Sunday, 22 November 2009

Levels, Mechanisms, and Mixing

So, here's something exciting:

The video capture doesn't see the mouse pointer, but this is me bringing up the level select menu, choosing a level, and loading it. The level in question features Hugh (our intrepid protagonist) stepping on a pressure pad, which unleases red paint on a water wheel. The wheel turns, and drives a set of gears (via belts which aren't being drawn yet - oops!), and opens a trapdoor, which lets the red paint flow into a vat of blue paint, mixing to make purple. It's all done in ropey placeholder graphics, which is likely to be the norm for a while, until we find a suitable artist, but there are some pretty cool things happening here:

  • A way to define levels in data files (XML in this case), which is massively speeding up the pace of our work. We're also putting effort into turning this into a fully-fledged graphical level editor.

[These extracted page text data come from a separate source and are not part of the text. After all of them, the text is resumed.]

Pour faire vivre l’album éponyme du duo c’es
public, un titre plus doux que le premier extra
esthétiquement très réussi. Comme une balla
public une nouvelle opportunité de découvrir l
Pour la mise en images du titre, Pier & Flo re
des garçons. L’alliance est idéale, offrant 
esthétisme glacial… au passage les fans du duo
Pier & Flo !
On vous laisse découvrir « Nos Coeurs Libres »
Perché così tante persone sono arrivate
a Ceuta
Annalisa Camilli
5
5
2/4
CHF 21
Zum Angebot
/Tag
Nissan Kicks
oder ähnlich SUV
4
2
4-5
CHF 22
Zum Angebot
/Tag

  • Sensible and sane interactions between fluid and solid things. This is a biggie - it's hugely important to the game, it's taken us months to perfect, but perfect it we have. The wheel turns like you'd expect it to, the crates float. Hugh pushes paint around as he walks (we're not sure if that's going to happen in the final game, but it's pretty cool to watch for now).
  • The beginnings of physics "toys" with which to build the puzzles. Admittedly "step on button, wheel turns, drawbridge opens" isn't much of a puzzle, but it proves that mechanisms like this can work.

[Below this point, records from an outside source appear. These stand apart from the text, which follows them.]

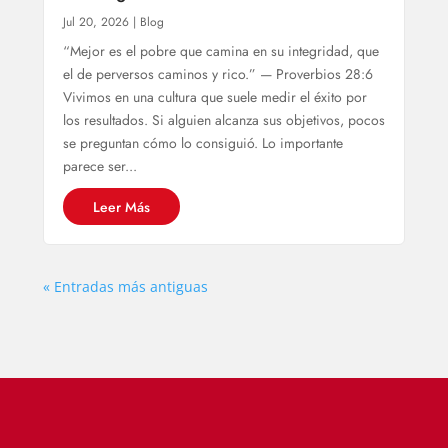
Jul 20, 2026
|
Blog
“Mejor es el pobre que camina en su integridad, que
el de perversos caminos y rico.” — Proverbios 28:6
Vivimos en una cultura que suele medir el éxito por
los resultados. Si alguien alcanza sus objetivos, pocos
se preguntan cómo lo consiguió. Lo importante
parece ser...
Leer Más
« Entradas más antiguas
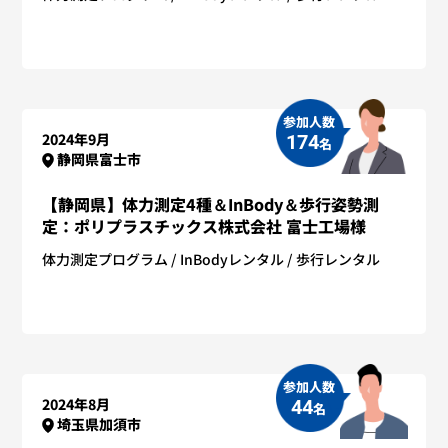
参加人数
2024年9月
174
名
静岡県富士市
【静岡県】体力測定4種＆InBody＆歩行姿勢測
定：ポリプラスチックス株式会社 富士工場様
体力測定プログラム
InBodyレンタル
歩行レンタル
参加人数
2024年8月
44
名
埼玉県加須市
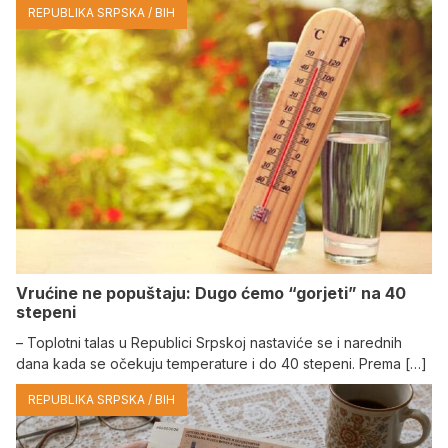
REPUBLIKA SRPSKA / BIH
Vrućine ne popuštaju: Dugo ćemo “gorjeti” na 40
stepeni
– Toplotni talas u Republici Srpskoj nastaviće se i narednih
dana kada se očekuju temperature i do 40 stepeni. Prema […]
REPUBLIKA SRPSKA / BIH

  • Paint mixing. We imagine that a fair few puzzles in the game will involve mixing colours of paint which you're not provided with at the start of the level, so getting paint mixing in (and looking reasonably nice, if I do say so myself) is a nice milestone to have hit.

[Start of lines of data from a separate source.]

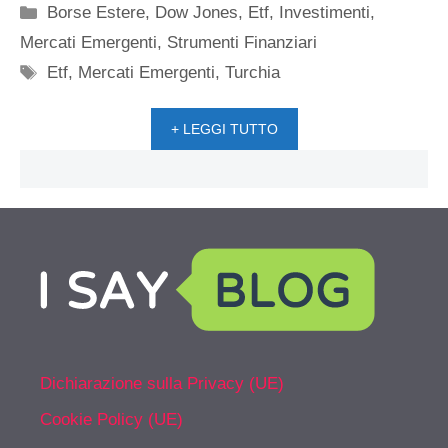
Categorie
Borse Estere
,
Dow Jones
,
Etf
,
Investimenti
,
Mercati Emergenti
,
Strumenti Finanziari
Tag
Etf
,
Mercati Emergenti
,
Turchia
+ LEGGI TUTTO
Dichiarazione sulla Privacy (UE)
Cookie Policy (UE)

Getting the fluid physics right has taken a painfully long time. But now it's done, things should progress much more quickly from here on in. We've proved it can be done, we've proved (at least to ourselves) that watching this stuff splash around is strangely compelling, and the job of creating cool machinery to interact with the fluid is a considerably faster and more fun process than the mind-melting frustration of hardcore physics R&D. Things are looking up!